I have written about this many times, my proclivity for people-watching. It is a natural extension of my curiosity about humanity. I’ve always done it and it has been brought to my attention more than once and I have come close to being punched over it. Note to self, when a large drunk at a bar says “what are you looking at?”, don’t say “you don’t know either?”. I barely talked myself out of that one. Generally speaking, I don’t mean anything by it I’m just very aware of people. I study them.
It has occurred to me recently that people-watching is situational. Sometimes it is just observing, casually playing the guessing game.
What does that guy do for work?
Is she happy or just pretending?
Is that dad a good dad or not?
Sometimes I dig a little deeper and in a more melancholy manner.

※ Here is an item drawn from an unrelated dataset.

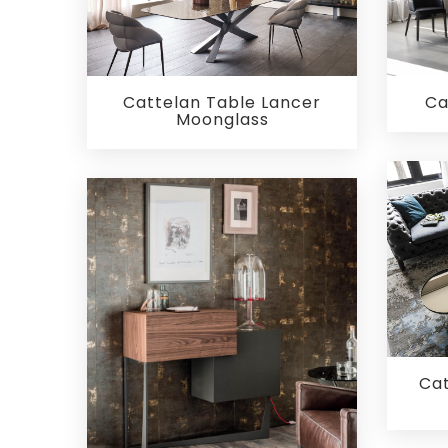
Ca
Cattelan Table Lancer
Moonglass
Cat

Does that guy playing on his phone while out to dinner with his family know that he is missing out on a memory right now?
Does that clearly harrowed professional-type at the bar know (or care) that he is killing himself for a job that would replace him if he dropped dead tomorrow?
Is that older gent sitting on a park bench at 11 on a Tuesday enjoying the day or missing someone right now?
The great epiphany I recently had was that my inquiries and observations were based on the place I was in at the time mentally. To be more specific, was I in a good mood or bad? Was I healthy or ill? Was I feeling good about my place in life or battling with the ever-present-in-my-life inferiority complex. That revelation opened up a whole new line of thinking for me. I realized that much of it, and this brings me no joy at all, was a comparison/contrast. In other words, how, if at all, do I compare to them? This extends to Social Media as well. Am I the only person to ever see someone’s profile and wish my life was as good as theirs? Sure, there are people who give credence to this…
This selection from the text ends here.